* Assignment
Pull out every line below that contains the word "email".
________
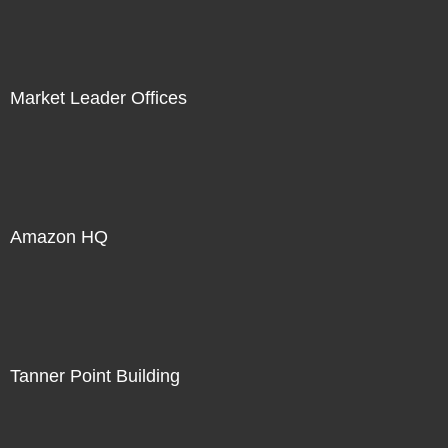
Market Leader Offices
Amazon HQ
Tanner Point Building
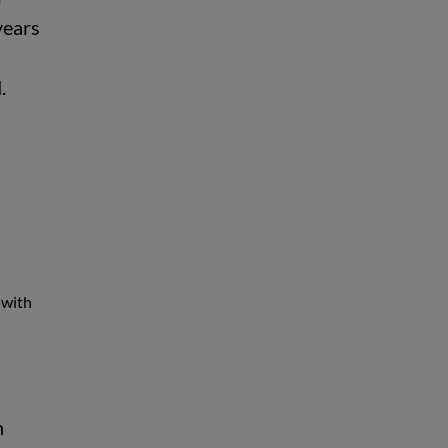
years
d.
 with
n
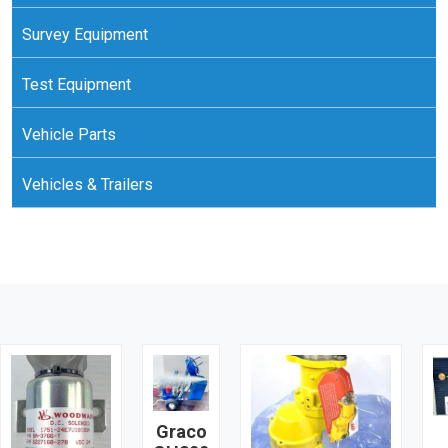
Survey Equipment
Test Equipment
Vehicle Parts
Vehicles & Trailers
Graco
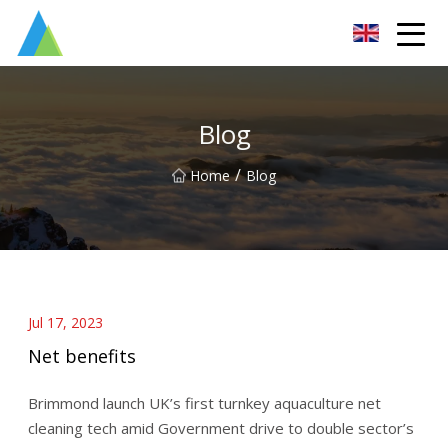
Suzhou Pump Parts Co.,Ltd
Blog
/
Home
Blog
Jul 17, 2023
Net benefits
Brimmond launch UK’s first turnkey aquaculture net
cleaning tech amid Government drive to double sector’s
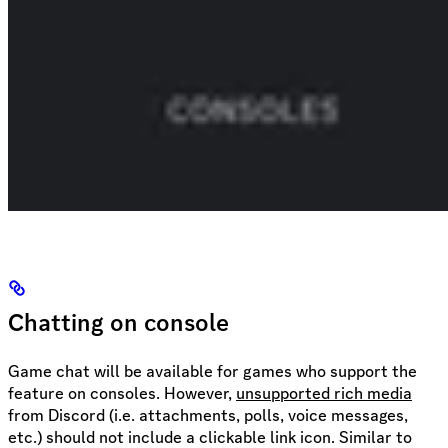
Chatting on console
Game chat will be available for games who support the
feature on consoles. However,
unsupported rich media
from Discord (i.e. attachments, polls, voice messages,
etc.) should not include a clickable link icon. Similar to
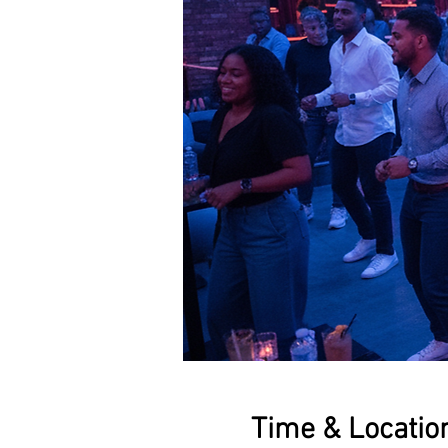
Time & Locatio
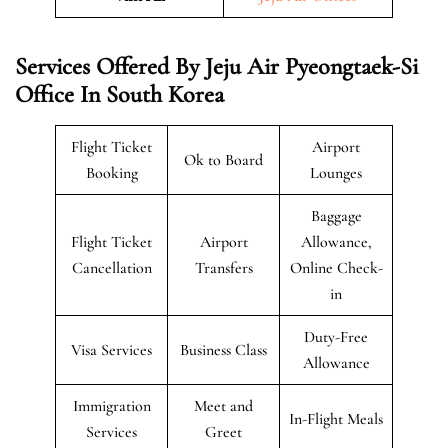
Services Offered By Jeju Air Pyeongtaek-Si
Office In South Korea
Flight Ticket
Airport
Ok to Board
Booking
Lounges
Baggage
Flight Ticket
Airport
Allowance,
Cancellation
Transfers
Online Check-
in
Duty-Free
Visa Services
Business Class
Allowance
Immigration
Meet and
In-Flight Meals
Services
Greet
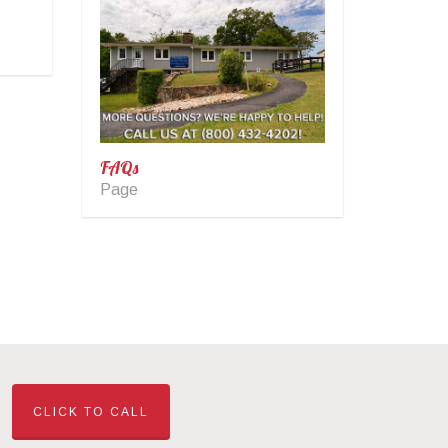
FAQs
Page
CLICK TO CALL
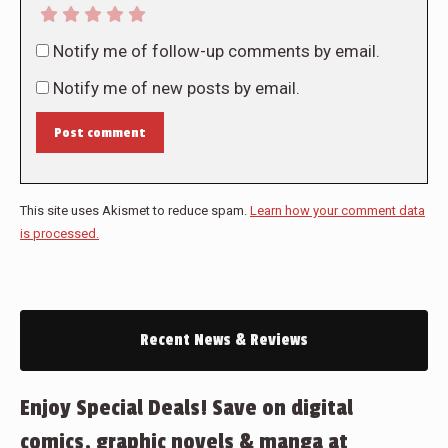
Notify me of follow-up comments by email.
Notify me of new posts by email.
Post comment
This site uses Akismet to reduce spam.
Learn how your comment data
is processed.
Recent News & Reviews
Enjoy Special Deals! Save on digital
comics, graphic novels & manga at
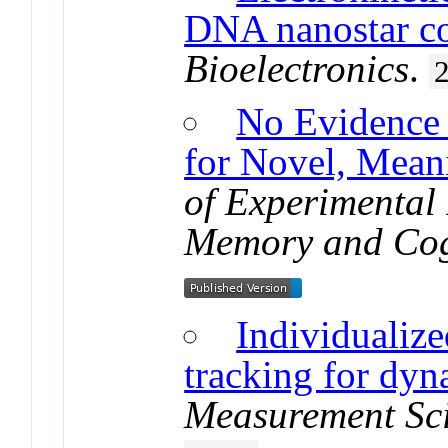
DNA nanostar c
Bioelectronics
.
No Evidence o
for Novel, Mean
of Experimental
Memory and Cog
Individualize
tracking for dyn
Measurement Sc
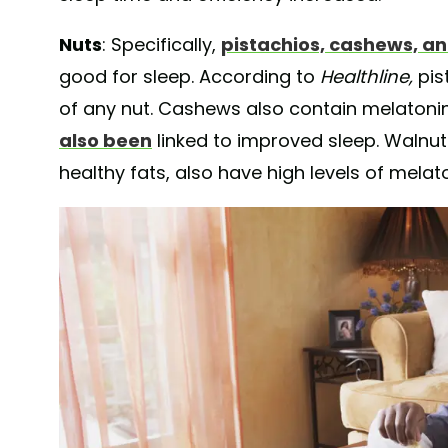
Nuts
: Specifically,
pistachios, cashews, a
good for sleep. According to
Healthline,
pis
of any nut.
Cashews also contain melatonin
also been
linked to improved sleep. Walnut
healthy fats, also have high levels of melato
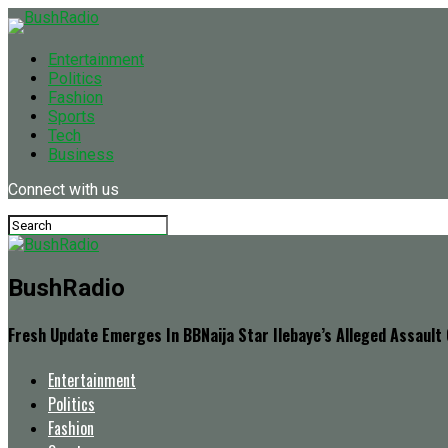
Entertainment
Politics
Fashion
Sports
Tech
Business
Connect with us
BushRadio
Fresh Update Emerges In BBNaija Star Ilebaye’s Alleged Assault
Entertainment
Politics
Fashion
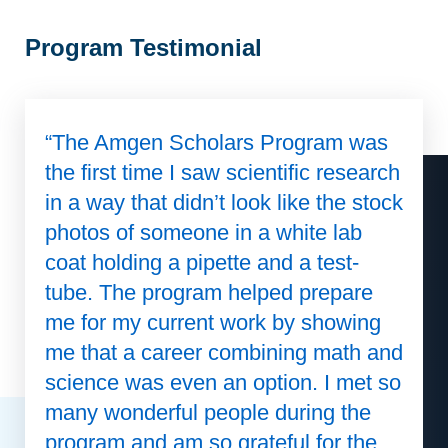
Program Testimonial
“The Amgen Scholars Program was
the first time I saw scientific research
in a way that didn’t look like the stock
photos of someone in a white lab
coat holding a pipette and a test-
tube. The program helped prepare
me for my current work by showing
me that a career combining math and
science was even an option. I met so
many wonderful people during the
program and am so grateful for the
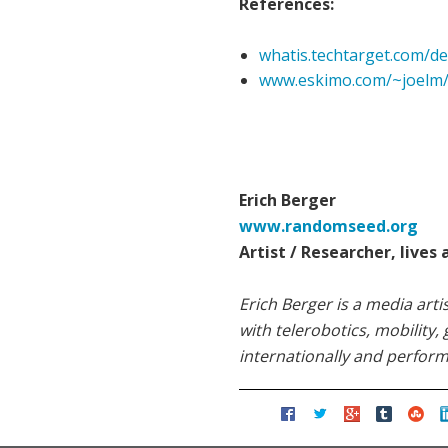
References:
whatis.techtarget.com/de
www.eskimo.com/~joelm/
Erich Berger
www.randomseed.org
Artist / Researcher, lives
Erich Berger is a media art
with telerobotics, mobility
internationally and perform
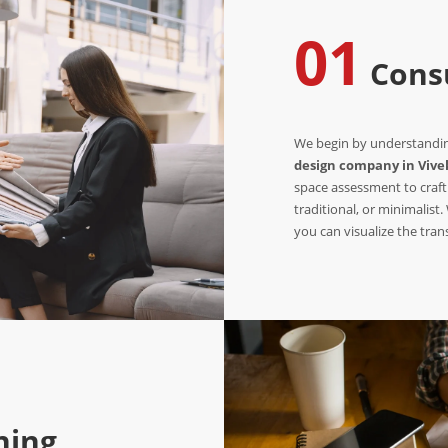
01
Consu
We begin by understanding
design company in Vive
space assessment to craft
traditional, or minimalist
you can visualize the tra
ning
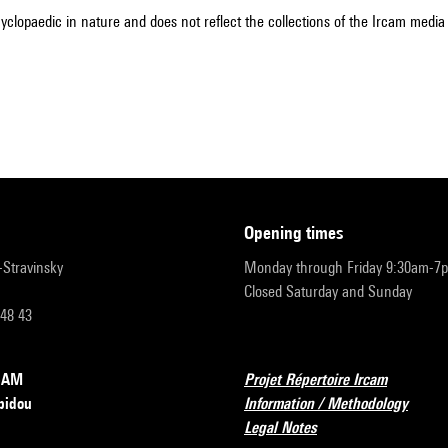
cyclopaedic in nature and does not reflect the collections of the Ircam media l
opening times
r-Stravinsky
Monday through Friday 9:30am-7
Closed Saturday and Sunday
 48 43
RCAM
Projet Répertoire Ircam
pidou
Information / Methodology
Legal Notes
________
* Response for this exercise
Notify me of follow-up comments by email.
Notify me of new posts by email.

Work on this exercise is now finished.